(Page-level text extractions)
* * * * *
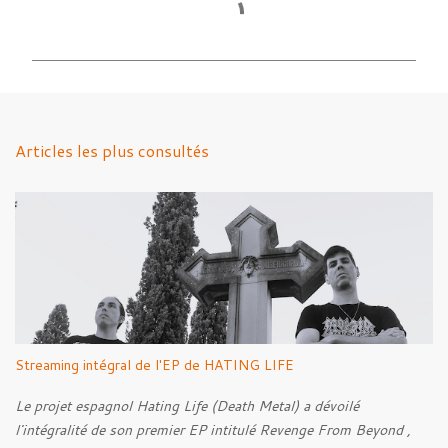
o
m
m
e
n
Articles les plus consultés
t
a
i
r
e
s
Streaming intégral de l'EP de HATING LIFE
Le projet espagnol Hating Life (Death Metal) a dévoilé
l'intégralité de son premier EP intitulé Revenge From Beyond ,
* * * * *
WHAT IS BEING ASKED:
This task calls for the records to be copied exactly, without pictures.

RESPONSE TO THIS TASK:
o
m
m
e
n
Articles les plus consultés
t
a
i
r
e
s
Streaming intégral de l'EP de HATING LIFE
Le projet espagnol Hating Life (Death Metal) a dévoilé
l'intégralité de son premier EP intitulé Revenge From Beyond ,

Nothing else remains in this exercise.